Au fil du temps, Mayotte a peu à peu été considérée comme une collectivité de seconde classe. Il en a résulté un développement entravé de cette île, qui a conduit à des mouvements importants de la population mahoraise vers La Réunion voisine qui, elle, bénéficiait de plus d'avantages.
Toutefois, il ne faut pas le nier, le décalage culturel entre les deux sociétés, mahoraise et réunionnaise, a provoqué de réelles difficultés d'intégration et de cohabitation entre les différentes communautés à La Réunion. La départementalisation à venir peut donc constituer une chance pour tous.
En effet, une seconde collectivité forte dans l'océan Indien constitue autant d'opportunités d'ouverture et de développement pour une zone fortement touchée par les difficultés économiques et sociales. Les relations bilatérales entre La Réunion et Mayotte s'en trouveront d'autant plus renforcées. La cohabitation entre Réunionnais et Mahorais sera assurément plus apaisée. Nous pourrions alors nous limiter à cette simple vision positive, mais les interrogations demeurent nombreuses, les craintes également.
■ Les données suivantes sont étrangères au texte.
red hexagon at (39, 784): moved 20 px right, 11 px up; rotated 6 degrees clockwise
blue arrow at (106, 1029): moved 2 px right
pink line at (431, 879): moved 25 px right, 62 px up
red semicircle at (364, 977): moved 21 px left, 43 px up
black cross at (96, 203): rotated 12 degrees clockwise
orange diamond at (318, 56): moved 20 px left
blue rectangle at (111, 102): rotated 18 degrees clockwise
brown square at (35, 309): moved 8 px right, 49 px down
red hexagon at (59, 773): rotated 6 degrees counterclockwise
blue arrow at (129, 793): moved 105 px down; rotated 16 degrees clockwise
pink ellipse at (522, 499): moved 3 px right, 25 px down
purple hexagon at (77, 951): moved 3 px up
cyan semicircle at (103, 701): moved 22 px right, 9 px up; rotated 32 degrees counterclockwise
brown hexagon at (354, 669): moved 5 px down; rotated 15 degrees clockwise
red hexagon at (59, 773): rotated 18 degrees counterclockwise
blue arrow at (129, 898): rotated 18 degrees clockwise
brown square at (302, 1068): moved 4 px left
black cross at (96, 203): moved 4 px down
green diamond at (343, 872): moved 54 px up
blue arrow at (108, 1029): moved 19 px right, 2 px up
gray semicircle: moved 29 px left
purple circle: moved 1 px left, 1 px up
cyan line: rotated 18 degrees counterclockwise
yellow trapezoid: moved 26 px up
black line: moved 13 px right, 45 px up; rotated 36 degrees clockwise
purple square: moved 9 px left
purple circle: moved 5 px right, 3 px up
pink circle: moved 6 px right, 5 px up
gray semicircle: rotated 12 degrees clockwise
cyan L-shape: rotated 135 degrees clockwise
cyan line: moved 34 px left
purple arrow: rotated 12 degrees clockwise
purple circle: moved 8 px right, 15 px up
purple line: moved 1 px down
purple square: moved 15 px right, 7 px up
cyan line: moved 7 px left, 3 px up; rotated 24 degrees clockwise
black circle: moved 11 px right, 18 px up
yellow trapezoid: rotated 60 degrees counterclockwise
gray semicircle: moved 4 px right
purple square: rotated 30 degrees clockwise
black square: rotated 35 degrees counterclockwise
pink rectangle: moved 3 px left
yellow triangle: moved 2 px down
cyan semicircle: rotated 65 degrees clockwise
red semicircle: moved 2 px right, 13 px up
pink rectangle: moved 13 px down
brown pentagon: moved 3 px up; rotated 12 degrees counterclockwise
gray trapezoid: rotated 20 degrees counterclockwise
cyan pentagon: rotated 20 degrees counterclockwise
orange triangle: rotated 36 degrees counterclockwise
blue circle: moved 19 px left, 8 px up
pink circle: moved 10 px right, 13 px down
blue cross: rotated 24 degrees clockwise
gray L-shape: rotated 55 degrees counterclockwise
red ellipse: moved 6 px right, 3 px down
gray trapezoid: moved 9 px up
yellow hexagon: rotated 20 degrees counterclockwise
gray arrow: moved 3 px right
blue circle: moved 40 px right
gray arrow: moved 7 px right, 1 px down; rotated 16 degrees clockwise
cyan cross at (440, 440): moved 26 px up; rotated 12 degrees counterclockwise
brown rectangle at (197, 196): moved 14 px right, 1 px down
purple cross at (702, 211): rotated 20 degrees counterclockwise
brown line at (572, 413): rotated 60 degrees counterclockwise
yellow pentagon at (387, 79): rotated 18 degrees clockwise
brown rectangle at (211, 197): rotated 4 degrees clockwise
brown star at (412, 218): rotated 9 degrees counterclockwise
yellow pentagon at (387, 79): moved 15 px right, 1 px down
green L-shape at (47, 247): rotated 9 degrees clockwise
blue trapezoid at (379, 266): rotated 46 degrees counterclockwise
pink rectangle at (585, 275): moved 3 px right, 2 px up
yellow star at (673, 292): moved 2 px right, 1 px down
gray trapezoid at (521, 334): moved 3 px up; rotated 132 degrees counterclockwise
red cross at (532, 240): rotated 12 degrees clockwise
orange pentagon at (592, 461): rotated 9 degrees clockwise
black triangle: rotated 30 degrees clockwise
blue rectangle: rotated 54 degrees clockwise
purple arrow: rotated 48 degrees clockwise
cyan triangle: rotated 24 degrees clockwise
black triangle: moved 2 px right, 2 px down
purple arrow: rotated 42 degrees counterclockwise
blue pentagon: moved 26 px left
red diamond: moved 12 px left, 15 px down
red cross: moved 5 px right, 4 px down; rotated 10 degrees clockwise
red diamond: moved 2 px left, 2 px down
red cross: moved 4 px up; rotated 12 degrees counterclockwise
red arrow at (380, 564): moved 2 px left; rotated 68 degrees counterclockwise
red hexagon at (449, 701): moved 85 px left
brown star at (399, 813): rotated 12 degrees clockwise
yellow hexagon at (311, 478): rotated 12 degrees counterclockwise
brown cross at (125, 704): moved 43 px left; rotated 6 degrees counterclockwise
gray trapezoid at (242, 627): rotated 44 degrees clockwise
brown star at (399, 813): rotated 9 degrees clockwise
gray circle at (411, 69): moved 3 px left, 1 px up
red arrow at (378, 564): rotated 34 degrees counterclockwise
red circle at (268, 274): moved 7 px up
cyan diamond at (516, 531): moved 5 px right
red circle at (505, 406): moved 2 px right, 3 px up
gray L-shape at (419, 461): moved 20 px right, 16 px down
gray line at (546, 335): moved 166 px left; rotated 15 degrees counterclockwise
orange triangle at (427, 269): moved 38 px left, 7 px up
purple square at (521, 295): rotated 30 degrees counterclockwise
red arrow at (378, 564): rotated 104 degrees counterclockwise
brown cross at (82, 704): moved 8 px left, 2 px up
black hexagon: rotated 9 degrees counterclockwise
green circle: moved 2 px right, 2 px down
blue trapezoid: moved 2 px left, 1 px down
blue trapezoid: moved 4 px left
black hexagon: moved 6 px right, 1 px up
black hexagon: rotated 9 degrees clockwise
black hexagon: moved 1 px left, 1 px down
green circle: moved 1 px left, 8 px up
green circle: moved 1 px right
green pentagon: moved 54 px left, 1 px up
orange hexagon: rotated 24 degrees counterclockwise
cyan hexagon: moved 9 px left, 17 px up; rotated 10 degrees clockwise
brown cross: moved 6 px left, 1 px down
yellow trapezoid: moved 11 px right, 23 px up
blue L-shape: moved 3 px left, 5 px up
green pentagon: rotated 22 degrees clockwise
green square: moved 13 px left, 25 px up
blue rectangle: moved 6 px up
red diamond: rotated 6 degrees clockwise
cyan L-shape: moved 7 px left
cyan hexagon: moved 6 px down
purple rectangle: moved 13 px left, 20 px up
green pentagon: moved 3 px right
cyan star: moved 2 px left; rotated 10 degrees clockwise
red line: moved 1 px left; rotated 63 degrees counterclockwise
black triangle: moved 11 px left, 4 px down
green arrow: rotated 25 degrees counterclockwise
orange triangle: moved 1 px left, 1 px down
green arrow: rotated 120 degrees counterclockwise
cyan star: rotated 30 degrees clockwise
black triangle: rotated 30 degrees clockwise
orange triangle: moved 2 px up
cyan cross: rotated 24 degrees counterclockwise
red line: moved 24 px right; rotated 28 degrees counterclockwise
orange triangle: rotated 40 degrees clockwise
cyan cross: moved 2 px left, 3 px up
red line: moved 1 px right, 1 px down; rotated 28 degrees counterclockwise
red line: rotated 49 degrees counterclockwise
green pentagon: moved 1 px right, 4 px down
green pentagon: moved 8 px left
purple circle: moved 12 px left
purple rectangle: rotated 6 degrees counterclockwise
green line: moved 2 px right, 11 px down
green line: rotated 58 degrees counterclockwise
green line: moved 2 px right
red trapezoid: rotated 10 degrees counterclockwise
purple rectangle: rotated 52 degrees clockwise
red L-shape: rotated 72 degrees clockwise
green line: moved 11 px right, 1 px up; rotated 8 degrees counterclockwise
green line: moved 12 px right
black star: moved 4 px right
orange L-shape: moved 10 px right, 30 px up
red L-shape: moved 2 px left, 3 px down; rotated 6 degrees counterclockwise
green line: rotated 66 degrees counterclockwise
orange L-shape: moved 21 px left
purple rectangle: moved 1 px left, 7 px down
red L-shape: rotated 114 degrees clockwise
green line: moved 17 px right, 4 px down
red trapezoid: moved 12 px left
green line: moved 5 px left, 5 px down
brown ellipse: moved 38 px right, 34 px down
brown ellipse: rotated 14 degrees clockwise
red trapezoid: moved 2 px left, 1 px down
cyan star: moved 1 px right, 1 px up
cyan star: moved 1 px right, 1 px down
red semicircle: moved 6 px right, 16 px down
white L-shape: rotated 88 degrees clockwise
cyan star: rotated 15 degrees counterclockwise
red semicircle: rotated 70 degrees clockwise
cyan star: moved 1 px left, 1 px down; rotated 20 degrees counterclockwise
Ce nouveau statut ne doit pas se transformer en un piège politique dans lequel tout le monde s'égarerait. Ce processus doit s'accompagner, certes progressivement, des dotations nécessaires pour permettre à Mayotte de faire face à ce nouveau statut.
Au delà des questions matérielles, c'est également une réelle ambition sociétale qui doit se mettre en place. Les défis sont nombreux : l'état civil, la justice cadiale, la fiscalité, le droit de la famille. Autant de sujets qui nécessiteront une réelle politique d'accompagnement pour permettre l'émergence d'une nouvelle collectivité française dans l'océan Indien : un deuxième département dans l'océan Indien.
Toutes les institutions et les infrastructures doivent être mises à niveau, car, pour ne prendre qu'un exemple, l'INSEE avoue lui-même ne pas être en mesure de nous livrer des données statistiques actualisées fiables. Le processus sera long, mais devra offrir à tous la reconnaissance de la France. A La Réunion, ce nouveau statut prendra aussi son sens pour tous ceux qui ont quitté Mayotte pour une vie meilleure.
Un nouveau statut impose non seulement de nouveaux droits, mais aussi une responsabilité partagée. La Réunion ne saurait ignorer cette évolution. Dans notre île, les Mahorais sont de plus en plus nombreux à venir chercher une vie meilleure pour eux et leurs enfants. Ils y viennent parce que notre île est le territoire français le plus proche, parce que les conditions de logements sont meilleures que chez eux, parce que, disons le franchement, sans hypocrisie, les prestations sociales y sont plus avantageuses, parce que l'on peut mieux s'y former.
Répondre à leurs attentes, c'est répondre aux besoins d'une population qui a toujours marqué son attachement à la France. Il faut clarifier sa situation et lui offrir de vraies perspectives à Mayotte, à La Réunion et en métropole.
Par ailleurs, cette évolution politique ne saurait ignorer l'environnement régional de Mayotte. Eu égard à la réalité historique, la France ne peut pas s'affranchir d'une vraie politique de co-développement dans l'archipel des Comores, voire dans la zone sud de l'océan Indien. Elle doit faire face à ses responsabilités. Rien ne devra se faire dans la précipitation ni dans l'improvisation.
C'est pour cela que je prends la parole dans cet hémicycle afin de vous rappeler que au-delà du statut, c'est une politique ambitieuse de développement qu'il faut engager, pour une zone qui en a réellement besoin, et qui est pleine de potentialités. Ensemble et par ce biais, nous pourrons voir émerger des économies insulaires stables et efficaces, pour le profit de tous. Ce sera, madame la ministre, l'une des conditions de la réussite de votre et, je l'espère, de notre projet de départementalisation. (Applaudissements sur les bancs du groupe SRC et sur quelques bancs du groupe UMP.)